[Items from a data source]
__________

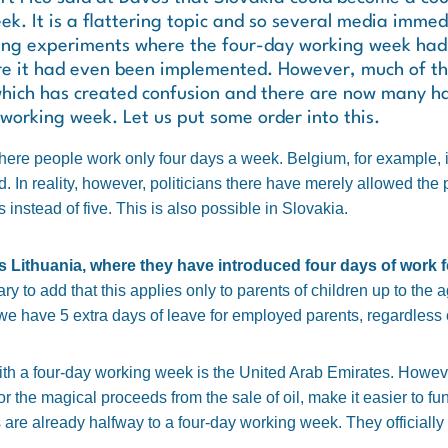
k. It is a flattering topic and so several media immedi
bing experiments where the four-day working week had 
re it had even been implemented. However, much of th
which has created confusion and there are now many hal
working week. Let us put some order into this.
where people work only four days a week. Belgium, for example, is
. In reality, however, politicians there have merely allowed the p
nstead of five. This is also possible in Slovakia.
 Lithuania, where they have introduced four days of work f
y to add that this applies only to parents of children up to the a
we have 5 extra days of leave for employed parents, regardless 
th a four-day working week is the United Arab Emirates. However
the magical proceeds from the sale of oil, make it easier to fund 
are already halfway to a four-day working week. They officiall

__________

• What the exercise asks
Every line in the data that holds "have" should be copied out.

• Exercise answer
. In reality, however, politicians there have merely allowed the p
 Lithuania, where they have introduced four days of work f
we have 5 extra days of leave for employed parents, regardless 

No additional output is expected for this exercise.